The deli department and meal-solutions area is the first thing customers see when they enter the store, and eyes then gravitate to the right where angled cosmetics fixtures, colorful graphics and a freestanding pharmacy occupy an interior corner of the pad formed by the store’s main race track.
Beyond the addition of new departments, the overall experience of shopping and navigating through the large store has been addressed through a variety of means. Within the dry grocery area for example, about half of the gondolas feature breaks in the middle so customers don’t have to travel all the way down an aisle if they want to go down a different aisle. Paper products and household chemicals also have been removed from the food area and moved to an area along the store’s rear wall where they can be more easily replenished without disrupting customers.

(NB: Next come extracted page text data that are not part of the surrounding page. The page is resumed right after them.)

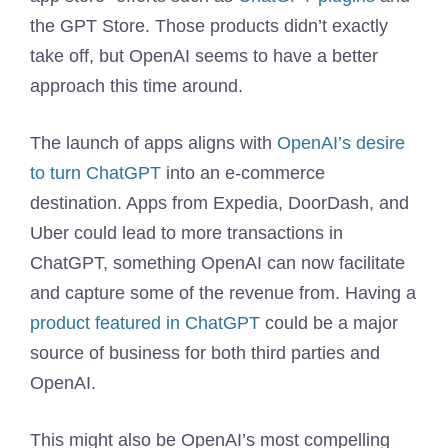
the GPT Store. Those products didn’t exactly
take off, but OpenAI seems to have a better
approach this time around.
The launch of apps aligns with
OpenAI’s desire
to turn ChatGPT
into an e-commerce
destination. Apps from Expedia, DoorDash, and
Uber could lead to more transactions in
ChatGPT, something OpenAI can now facilitate
and capture some of the revenue from. Having a
product featured in ChatGPT
could be a major
source of business for both third parties and
OpenAI.
This might also be OpenAI’s most compelling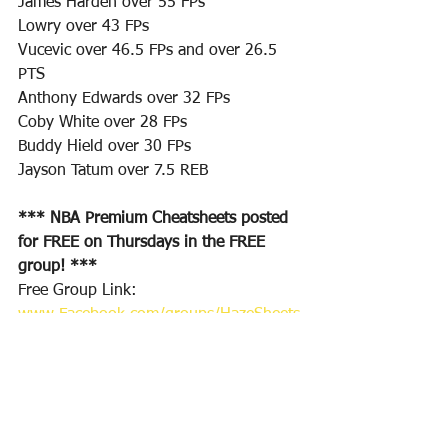
James Harden over 55 FPs
Lowry over 43 FPs
Vucevic over 46.5 FPs and over 26.5 
PTS
Anthony Edwards over 32 FPs
Coby White over 28 FPs 
Buddy Hield over 30 FPs
Jayson Tatum over 7.5 REB
*** NBA Premium Cheatsheets posted 
for FREE on Thursdays in the FREE 
group! ***
Free Group Link: 
www.Facebook.com/groups/HazeSheets
/
Premium Group Access: 
www.CheatSheetPros.com
Twitter Follow for DFS plays & Sports 
Bets: 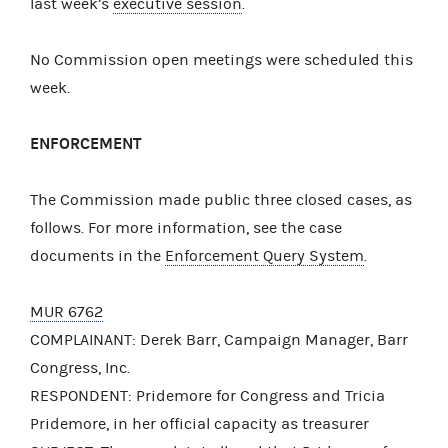
last week’s
executive session
.
No Commission open meetings were scheduled this
week.
ENFORCEMENT
The Commission made public three closed cases, as
follows. For more information, see the case
documents in the
Enforcement Query System
.
MUR 6762
COMPLAINANT: Derek Barr, Campaign Manager, Barr
Congress, Inc.
RESPONDENT: Pridemore for Congress and Tricia
Pridemore, in her official capacity as treasurer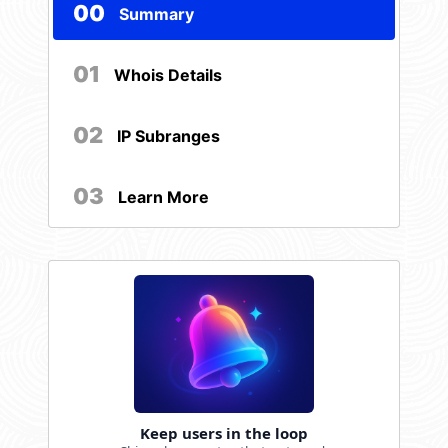
00
Summary
01
Whois Details
02
IP Subranges
03
Learn More
Keep users in the loop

Navigation clearly was a priority in this store, as is evident by the presence of fewer, larger overhead signs that are easily visible from either entrance of the store due to lower overall fixture heights. As a result, customers who arrive through the “market and pharmacy” entrance can clearly locate such departments as electronics and home, which are on the opposite side of the store.
The overall experience and ease of navigation also benefits from a clean-aisle policy, which means pallet displays with large signs calling out price points don’t clutter main aisles. Wal-Mart also sought to create a calmer environment by eliminating the in-store television network. Televisions in the electronics area broadcast Wal-Mart messages, but the televisions that hang overhead in aisles and at checkouts in many other stores are absent in Highland Village.
While the Highland Village store breaks much new ground for Wal-Mart, there are elements that were carried over from the Plano prototype. That store featured a similar layout, with the pharmacy moved to the food side of the store on the inside of the main racetrack, lower fixture heights and improved navigation.
The Plano store’s expensive wines, gourmet foods and a sushi bar, as well as the store’s attractive brick exterior, drew considerable media attention and led to the conclusion that Wal-Mart was moving upscale. Wal-Mart vice chairman John Menzer told Drug Store News, “we are not going upscale,” at the Plano opening, and Wal-Mart chief merchandising officer John Fleming asserted Plano was “not about going upscale.”
Even so, senior executives spent much of 2006 and early 2007 refuting comments about Wal-Mart’s move upscale.
Executives on hand for the Highland Village opening again asserted that such stores as Plano and Highland Village have nothing to do with moving upscale and everything to do with being more relevant to the needs and wants of customers. Highland Village features its share of high price point cheeses and wines, and one bicycle costs nearly $2,000. But a closer look at prices throughout the building reveals a clear emphasis on low prices on a product assortment where overall quality has been upgraded.